Genetic compositions of Symbiodiniaceae within the fecal pellets and colonized larvae

Genus compositions of Symbiodiniaceae in the fecal pellets were monitored daily for each giant clam source by means of quantitative PCR and are shown in Fig 5. Across the total 3-days inoculation periods, the averaged compositions of Symbiodinium and Cladocopium in the fecal pellets from three giant clam individuals were 82.3 ± 5.2% and 17.7 ± 5.2%, respectively.

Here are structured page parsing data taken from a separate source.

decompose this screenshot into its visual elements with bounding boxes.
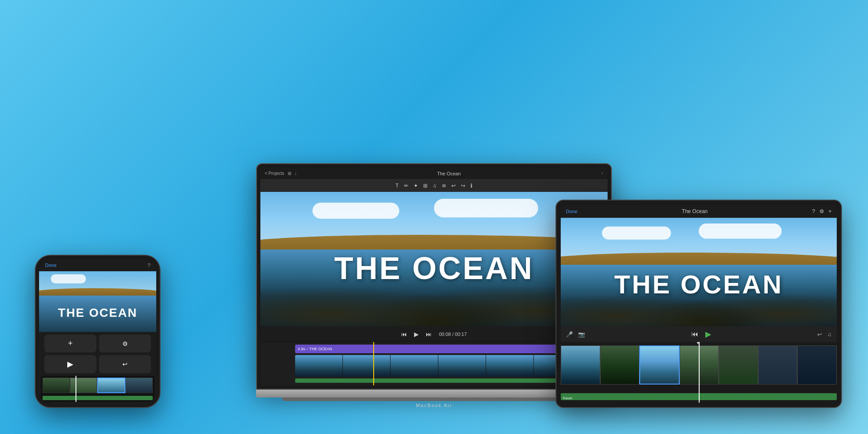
cloud-2 <box>434 199 538 217</box>
ipad-add-icon[interactable]: + <box>829 208 832 214</box>
info-tool-icon[interactable]: ℹ <box>470 183 473 189</box>
back-projects-label[interactable]: < Projects <box>265 171 284 176</box>
ipad-skip-back-button[interactable]: ⏮ <box>691 330 698 338</box>
ipad-clip-6[interactable] <box>758 345 798 385</box>
timeline-audio-bar <box>295 378 582 383</box>
effect-tool-icon[interactable]: ✦ <box>414 183 418 189</box>
skip-back-button[interactable]: ⏮ <box>401 331 407 338</box>
ipad-video-preview: THE OCEAN <box>561 218 837 326</box>
redo-tool-icon[interactable]: ↪ <box>461 183 465 189</box>
waveform-tool-icon[interactable]: ≋ <box>442 183 446 189</box>
timeline-thumb-3 <box>391 355 438 377</box>
timecode-display: 00:08 / 00:17 <box>439 332 467 337</box>
ipad-undo-icon[interactable]: ↩ <box>817 331 822 338</box>
iphone-play-button[interactable]: ▶ <box>44 355 96 373</box>
iphone-help-icon[interactable]: ? <box>148 263 150 268</box>
iphone-waveform <box>43 396 153 400</box>
timeline-thumb-2 <box>343 355 391 377</box>
macbook-title: The Ocean <box>437 171 460 176</box>
cloud-1 <box>312 203 399 219</box>
audio-waveform <box>295 378 582 383</box>
iphone-undo-button[interactable]: ↩ <box>99 355 151 373</box>
ipad-camera-icon[interactable]: 📷 <box>578 331 585 338</box>
timeline-playhead[interactable] <box>373 342 374 385</box>
timeline-clip-label: 4.9s – THE OCEAN <box>298 347 332 351</box>
iphone-screen: Done ? THE OCEAN + ⚙ ▶ ↩ <box>39 259 156 404</box>
draw-tool-icon[interactable]: ✏ <box>404 183 408 189</box>
iphone-add-button[interactable]: + <box>44 335 96 352</box>
ipad-cloud-2 <box>699 224 782 239</box>
undo-tool-icon[interactable]: ↩ <box>451 183 456 189</box>
ipad-clip-1[interactable] <box>561 345 600 385</box>
macbook-toolbar: T ✏ ✦ ⊞ ♫ ≋ ↩ ↪ ℹ <box>260 180 608 192</box>
ipad-playback-controls: ⏮ ▶ <box>691 329 711 339</box>
macbook-view-icon: ⊞ <box>288 171 291 176</box>
ipad-settings-icon[interactable]: ⚙ <box>819 208 824 214</box>
macbook-ocean-title: THE OCEAN <box>334 250 534 286</box>
play-button[interactable]: ▶ <box>414 331 419 338</box>
macbook-download-icon: ↓ <box>295 171 297 176</box>
ipad-clip-3[interactable] <box>639 345 680 385</box>
ipad-toolbar-right: ↩ ♫ <box>817 331 832 338</box>
skip-forward-button[interactable]: ⏭ <box>426 331 432 338</box>
ipad-clip-2[interactable] <box>600 345 640 385</box>
macbook-title-bar: < Projects ⊞ ↓ The Ocean ↑ <box>260 168 608 180</box>
iphone-clip-strip <box>43 378 153 393</box>
iphone-device: Done ? THE OCEAN + ⚙ ▶ ↩ <box>35 255 161 408</box>
iphone-playhead <box>76 376 76 402</box>
ipad-title: The Ocean <box>682 208 707 214</box>
macbook-back-nav[interactable]: < Projects ⊞ ↓ <box>265 171 297 176</box>
ipad-toolbar-left: 🎤 📷 <box>566 331 585 338</box>
ipad-help-icon[interactable]: ? <box>812 208 815 214</box>
iphone-control-grid: + ⚙ ▶ ↩ <box>39 332 156 376</box>
macbook-foot <box>282 398 586 401</box>
iphone-clip-2[interactable] <box>70 378 97 393</box>
text-tool-icon[interactable]: T <box>395 183 398 189</box>
ipad-screen: Done The Ocean ? ⚙ + THE OCEAN 🎤 <box>561 205 837 403</box>
iphone-ocean-title: THE OCEAN <box>58 306 138 320</box>
timeline-clip-bar[interactable]: 4.9s – THE OCEAN <box>295 345 582 353</box>
ipad-topbar: Done The Ocean ? ⚙ + <box>561 205 837 218</box>
iphone-clip-4[interactable] <box>125 378 153 393</box>
ipad-toolbar: 🎤 📷 ⏮ ▶ ↩ ♫ <box>561 326 837 342</box>
iphone-video-preview: THE OCEAN <box>39 271 156 332</box>
ipad-cloud-1 <box>602 227 671 240</box>
ipad-mic-icon[interactable]: 🎤 <box>566 331 573 338</box>
iphone-done-button[interactable]: Done <box>45 263 56 268</box>
ipad-ocean-title: THE OCEAN <box>614 270 783 299</box>
timeline-video-strip <box>295 355 582 377</box>
ipad-play-button[interactable]: ▶ <box>705 329 711 339</box>
ipad-timeline: Travel <box>561 342 837 403</box>
iphone-timeline <box>41 376 155 402</box>
ipad-clip-5[interactable] <box>719 345 758 385</box>
iphone-topbar-icons: ? <box>148 263 150 268</box>
ipad-audio-icon[interactable]: ♫ <box>827 331 832 338</box>
ipad-done-button[interactable]: Done <box>566 209 577 214</box>
layout-tool-icon[interactable]: ⊞ <box>423 183 427 189</box>
ipad-device: Done The Ocean ? ⚙ + THE OCEAN 🎤 <box>556 200 842 408</box>
iphone-topbar: Done ? <box>39 259 156 271</box>
iphone-cloud <box>51 274 86 283</box>
timeline-thumb-1 <box>295 355 343 377</box>
ipad-topbar-actions: ? ⚙ + <box>812 208 832 214</box>
iphone-settings-button[interactable]: ⚙ <box>99 335 151 352</box>
ipad-playhead <box>699 342 700 403</box>
iphone-audio-bar <box>43 396 153 400</box>
ipad-clip-7[interactable] <box>797 345 837 385</box>
timeline-thumb-4 <box>438 355 486 377</box>
macbook-share-icon[interactable]: ↑ <box>601 171 603 176</box>
audio-tool-icon[interactable]: ♫ <box>433 183 437 189</box>
iphone-clip-1[interactable] <box>43 378 70 393</box>
iphone-clip-3[interactable] <box>97 378 125 393</box>
timeline-thumb-5 <box>486 355 534 377</box>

More specifically, the percentages of Symbiodinium and Cladocopium in the fecal pellets from individuals 1, 2 and 3 were 85.9 ± 1.8% and 14.1 ± 1.8%, 76.1 ± 11.4% and 23.9 ± 11.4%, and 84.8 ± 10.1% and 15.2 ± 10.1%, respectively. Interestingly, the genus composition within the larvae retrieved on the 8th day differed from that in the fecal pellets. Based on the quantitative PCR results, only Symbiodinium was detected in the larvae belonging to the experimental groups FP1, FP2, and FP3. Similar results were found in the larvae supplied the mixture of AJIS2-C2 (S. microadriaticum) and CCMP2556 (D. trenchii) (C1) and in those provided the mixture of TsIs-H4 (S. tridacnidorum) and TsIs-G10 (Durusdinium sp.) (C2). Even though these strains were supplied at equal cell densities, on the 8th day, the percentages of Symbiodinium (AJIS2-C2 and TsIs-H4) were 93.8 ± 2.0% and 96.4 ± 1.6%, respectively, and these levels were higher than those of Durusdinium (CCMP2556 and TsIs-G10).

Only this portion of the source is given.